Statement of Senator Boxer
EPW Oversight Hearing on Domestic Renewable Fuels
December 11, 2013
This oversight hearing will focus on the critically important Renewable Fuel Standard program (RFS) and Environmental Protection Agency's (EPA) recent proposal to set the 2014 renewable fuel volumes. Congress created the RFS to promote a strong domestic renewable energy industry, reduce our dependence on foreign oil, and cut dangerous emissions of carbon pollution that cause climate change.
In 2005, Congress established the RFS program and set goals for the use of renewable fuels. In 2007, Congress expanded these goals and called for the increased use of renewable fuels, such as cellulosic ethanol and advanced biofuels, which can turn waste into fuel.
The RFS is designed to promote the use of renewable fuels as transportation or jet fuel and home heating oil. The requirement to increase the use of renewable fuels is designed to provide a clear and consistent market demand for these fuels, which spurs long-term investments in this new industry.

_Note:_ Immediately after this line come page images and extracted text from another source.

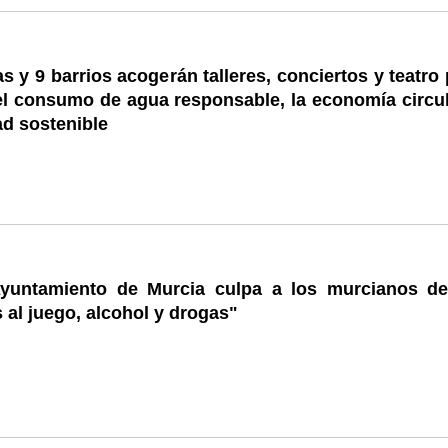
s y 9 barrios acogerán talleres, conciertos y teatro
el consumo de agua responsable, la economía circul
ad sostenible
Ayuntamiento de Murcia culpa a los murcianos de
 al juego, alcohol y drogas"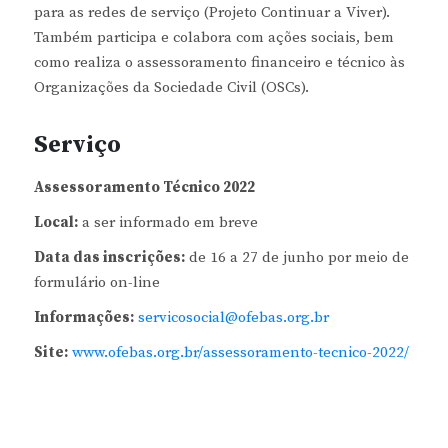
para as redes de serviço (Projeto Continuar a Viver).
Também participa e colabora com ações sociais, bem
como realiza o assessoramento financeiro e técnico às
Organizações da Sociedade Civil (OSCs).
Serviço
Assessoramento Técnico 2022
Local:
a ser informado em breve
Data das inscrições:
de 16 a 27 de junho por meio de
formulário on-line
Informações:
servicosocial@ofebas.org.br
Site:
www.ofebas.org.br/assessoramento-tecnico-2022/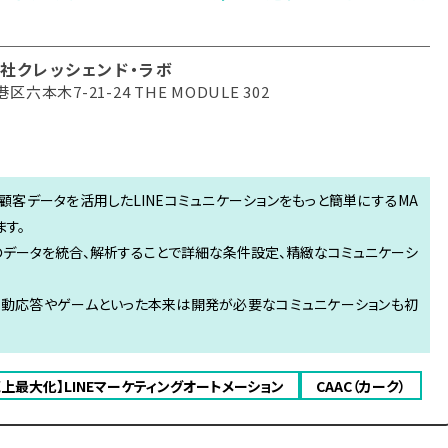
社クレッシェンド・ラボ
区六本木7-21-24 THE MODULE 302
顧客データを活用したLINEコミュニケーションをもっと簡単にするMA
ます。
A4のデータを統合、解析することで詳細な条件設定、精緻なコミュニケーシ
自動応答やゲームといった本来は開発が必要なコミュニケーションも初
上最大化】LINEマーケティングオートメーション
CAAC（カーク）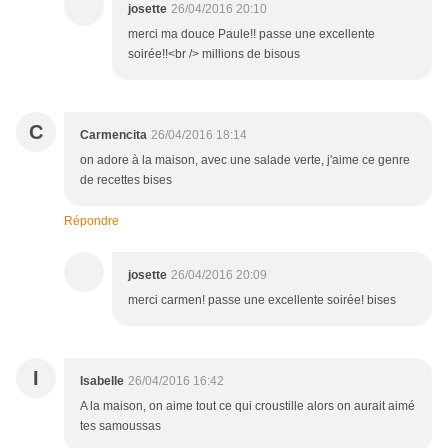
josette
26/04/2016 20:10
merci ma douce Paule!! passe une excellente
soirée!!<br /> millions de bisous
C
Carmencita
26/04/2016 18:14
on adore à la maison, avec une salade verte, j'aime ce genre
de recettes bises
Répondre
josette
26/04/2016 20:09
merci carmen! passe une excellente soirée! bises
I
Isabelle
26/04/2016 16:42
A la maison, on aime tout ce qui croustille alors on aurait aimé
tes samoussas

Congress also designed the RFS to be managed in a flexible, common sense way. For example, the EPA issues rules to set annual volumes of renewable fuel under the RFS, and the agency also has the authority to reduce the required volumes of renewable fuel below targets set out in the statute.

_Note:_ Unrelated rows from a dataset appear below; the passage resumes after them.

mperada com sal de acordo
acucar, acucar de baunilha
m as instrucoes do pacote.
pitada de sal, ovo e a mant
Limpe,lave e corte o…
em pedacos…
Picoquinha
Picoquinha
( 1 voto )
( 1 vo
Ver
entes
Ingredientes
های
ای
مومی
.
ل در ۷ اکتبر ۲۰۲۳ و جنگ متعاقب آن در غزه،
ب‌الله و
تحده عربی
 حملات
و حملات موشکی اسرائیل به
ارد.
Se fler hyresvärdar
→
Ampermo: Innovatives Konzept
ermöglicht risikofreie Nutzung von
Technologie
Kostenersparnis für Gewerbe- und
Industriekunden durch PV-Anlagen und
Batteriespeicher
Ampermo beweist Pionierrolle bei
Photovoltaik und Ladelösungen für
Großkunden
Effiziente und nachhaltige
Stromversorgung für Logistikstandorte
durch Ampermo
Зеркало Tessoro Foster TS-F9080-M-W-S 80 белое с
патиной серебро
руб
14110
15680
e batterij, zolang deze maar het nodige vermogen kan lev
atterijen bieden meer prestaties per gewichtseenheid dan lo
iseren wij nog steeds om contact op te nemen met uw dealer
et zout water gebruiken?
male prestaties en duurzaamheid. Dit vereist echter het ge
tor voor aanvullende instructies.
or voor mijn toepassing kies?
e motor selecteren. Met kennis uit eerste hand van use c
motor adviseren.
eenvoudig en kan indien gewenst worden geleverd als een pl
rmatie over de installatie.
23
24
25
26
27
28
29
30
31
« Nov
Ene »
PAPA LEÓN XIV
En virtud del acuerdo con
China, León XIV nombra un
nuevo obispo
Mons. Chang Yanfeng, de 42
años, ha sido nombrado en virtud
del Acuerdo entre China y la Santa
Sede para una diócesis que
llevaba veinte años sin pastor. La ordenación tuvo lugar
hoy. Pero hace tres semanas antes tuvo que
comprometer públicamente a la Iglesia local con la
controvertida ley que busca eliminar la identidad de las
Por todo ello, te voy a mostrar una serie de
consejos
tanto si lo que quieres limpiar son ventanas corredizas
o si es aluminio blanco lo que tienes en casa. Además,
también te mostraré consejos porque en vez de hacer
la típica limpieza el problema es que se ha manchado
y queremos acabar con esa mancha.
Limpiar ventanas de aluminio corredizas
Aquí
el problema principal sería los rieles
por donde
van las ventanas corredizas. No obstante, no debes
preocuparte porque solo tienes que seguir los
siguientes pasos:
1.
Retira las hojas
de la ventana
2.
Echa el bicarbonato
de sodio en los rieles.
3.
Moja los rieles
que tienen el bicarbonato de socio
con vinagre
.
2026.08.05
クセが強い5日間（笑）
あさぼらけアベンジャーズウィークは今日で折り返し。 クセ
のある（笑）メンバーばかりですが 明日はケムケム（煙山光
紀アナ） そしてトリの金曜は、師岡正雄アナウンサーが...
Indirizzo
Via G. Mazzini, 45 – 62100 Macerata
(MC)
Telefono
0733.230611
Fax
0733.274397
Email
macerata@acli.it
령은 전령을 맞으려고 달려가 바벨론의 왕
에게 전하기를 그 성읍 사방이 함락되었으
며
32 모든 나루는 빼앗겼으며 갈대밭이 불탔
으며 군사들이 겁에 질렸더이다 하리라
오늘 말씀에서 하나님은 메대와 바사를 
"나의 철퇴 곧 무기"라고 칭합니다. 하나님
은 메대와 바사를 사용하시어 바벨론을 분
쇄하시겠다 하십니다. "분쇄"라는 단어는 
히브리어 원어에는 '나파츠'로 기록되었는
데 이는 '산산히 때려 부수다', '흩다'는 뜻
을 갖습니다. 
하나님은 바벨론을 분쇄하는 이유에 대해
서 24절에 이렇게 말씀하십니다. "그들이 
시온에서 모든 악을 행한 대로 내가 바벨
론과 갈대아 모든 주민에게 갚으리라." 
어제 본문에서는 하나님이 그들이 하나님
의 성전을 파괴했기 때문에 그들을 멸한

The RFS uses tradable credits (called "RINs") for each gallon of renewable biofuel produced in or imported into the United States under the RFS. Petroleum companies can buy biofuel and obtain the RINs to demonstrate compliance with the RFS.
According to the EPA, by 2022 the RFS will displace over 13 billion gallons of gas and diesel, cut oil imports by more $41 billion dollars, and reduce carbon pollution by 138 million metric tons.
These are exactly the types of goals our country should be focused on: increasing our nation's energy independence by expanding domestic production of renewable fuels and reducing dangerous pollution.
President Obama has recognized the importance of the RFS in achieving these goals. In 2013, the President said: "Biofuels have an important role to play in increasing our energy security, fostering rural economic development, and reducing greenhouse gas emissions from the transportation sector. That is why the Administration supports the Renewable Fuels Standard, and is investing in research and development to help bring next-generation biofuels on line."
Advanced and cellulosic biofuels play a very important role in the RFS, and I believe that the federal government should promote their use. This industry got started during one of the most severe economic downturns in our nation's history.
Now, with the sustained commitment to support renewable biofuels, EPA projects that five companies in the U.S. will produce commercial-scale cellulosic ethanol by 2014, and we know that several other companies are working to construct commercial-scale cellulosic ethanol plants in 2015 and beyond.
Today's oversight hearing will help us better understand the current status of the renewable fuels program, including EPA's recent proposal to set renewable fuel volumes.
The Agency has asked for comments on this proposal from all stakeholders. EPA has broad authority under the RFS, and I encourage all stakeholders to weigh in with the EPA to explain what they believe the agency got right and what EPA needs to change to ensure the most effective RFS program.
I look forward to hearing from our witnesses.